--- SUPPLIED ENTRIES ---

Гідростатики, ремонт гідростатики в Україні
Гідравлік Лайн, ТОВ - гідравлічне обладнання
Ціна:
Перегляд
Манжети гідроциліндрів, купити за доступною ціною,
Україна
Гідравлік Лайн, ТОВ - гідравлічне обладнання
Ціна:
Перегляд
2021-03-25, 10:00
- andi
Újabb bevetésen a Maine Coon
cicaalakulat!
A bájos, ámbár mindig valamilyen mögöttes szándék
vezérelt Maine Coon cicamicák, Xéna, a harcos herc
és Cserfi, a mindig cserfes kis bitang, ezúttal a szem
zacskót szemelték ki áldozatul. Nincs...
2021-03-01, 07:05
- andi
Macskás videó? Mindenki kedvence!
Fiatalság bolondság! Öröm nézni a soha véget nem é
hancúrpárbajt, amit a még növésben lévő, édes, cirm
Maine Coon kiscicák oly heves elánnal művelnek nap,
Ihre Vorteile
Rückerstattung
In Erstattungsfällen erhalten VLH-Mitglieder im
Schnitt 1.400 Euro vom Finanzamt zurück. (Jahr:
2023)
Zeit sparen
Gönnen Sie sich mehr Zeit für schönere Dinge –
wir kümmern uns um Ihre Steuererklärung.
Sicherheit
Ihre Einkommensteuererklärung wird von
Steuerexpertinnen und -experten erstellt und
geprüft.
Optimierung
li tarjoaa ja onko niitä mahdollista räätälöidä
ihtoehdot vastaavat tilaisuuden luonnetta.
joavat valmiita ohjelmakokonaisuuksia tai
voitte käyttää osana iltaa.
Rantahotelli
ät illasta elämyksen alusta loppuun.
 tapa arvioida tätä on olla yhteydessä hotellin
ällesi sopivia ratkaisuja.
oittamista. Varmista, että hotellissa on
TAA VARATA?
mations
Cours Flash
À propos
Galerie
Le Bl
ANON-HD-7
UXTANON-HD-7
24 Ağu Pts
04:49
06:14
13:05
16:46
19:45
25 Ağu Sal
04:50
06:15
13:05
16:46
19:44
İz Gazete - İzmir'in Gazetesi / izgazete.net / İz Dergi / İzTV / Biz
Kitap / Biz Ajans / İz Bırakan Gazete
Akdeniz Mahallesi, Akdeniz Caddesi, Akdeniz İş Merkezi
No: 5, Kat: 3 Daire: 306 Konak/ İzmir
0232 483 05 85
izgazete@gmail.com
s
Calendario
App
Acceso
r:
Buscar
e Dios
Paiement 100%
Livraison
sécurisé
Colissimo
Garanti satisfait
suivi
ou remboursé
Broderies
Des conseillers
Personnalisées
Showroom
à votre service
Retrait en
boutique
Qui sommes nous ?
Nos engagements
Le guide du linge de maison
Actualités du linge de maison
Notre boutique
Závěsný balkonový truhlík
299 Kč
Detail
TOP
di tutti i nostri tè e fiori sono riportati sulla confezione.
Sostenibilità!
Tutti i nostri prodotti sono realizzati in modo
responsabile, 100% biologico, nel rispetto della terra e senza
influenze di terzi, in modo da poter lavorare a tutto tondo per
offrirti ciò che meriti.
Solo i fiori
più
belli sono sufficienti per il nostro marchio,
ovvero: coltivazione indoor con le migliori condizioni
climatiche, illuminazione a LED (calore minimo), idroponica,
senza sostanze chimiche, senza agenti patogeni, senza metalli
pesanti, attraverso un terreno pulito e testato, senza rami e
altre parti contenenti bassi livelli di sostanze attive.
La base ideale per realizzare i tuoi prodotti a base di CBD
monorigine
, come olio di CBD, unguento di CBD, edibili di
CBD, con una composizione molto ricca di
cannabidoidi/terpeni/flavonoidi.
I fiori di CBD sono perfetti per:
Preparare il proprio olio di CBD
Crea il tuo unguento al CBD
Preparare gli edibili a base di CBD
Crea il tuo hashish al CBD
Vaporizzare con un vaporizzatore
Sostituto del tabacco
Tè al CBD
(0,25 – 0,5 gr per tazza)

---

• _TASK DESCRIPTION_: Give back precisely the lines above that start at the line containing "zacskót szemelték ki áldozatul. Nincs..." and end at the line containing "Rantahotelli", inclusive. No other lines belong in the output.

• _WRITTEN SOLUTION_:
zacskót szemelték ki áldozatul. Nincs...
2021-03-01, 07:05
- andi
Macskás videó? Mindenki kedvence!
Fiatalság bolondság! Öröm nézni a soha véget nem é
hancúrpárbajt, amit a még növésben lévő, édes, cirm
Maine Coon kiscicák oly heves elánnal művelnek nap,
Ihre Vorteile
Rückerstattung
In Erstattungsfällen erhalten VLH-Mitglieder im
Schnitt 1.400 Euro vom Finanzamt zurück. (Jahr:
2023)
Zeit sparen
Gönnen Sie sich mehr Zeit für schönere Dinge –
wir kümmern uns um Ihre Steuererklärung.
Sicherheit
Ihre Einkommensteuererklärung wird von
Steuerexpertinnen und -experten erstellt und
geprüft.
Optimierung
li tarjoaa ja onko niitä mahdollista räätälöidä
ihtoehdot vastaavat tilaisuuden luonnetta.
joavat valmiita ohjelmakokonaisuuksia tai
voitte käyttää osana iltaa.
Rantahotelli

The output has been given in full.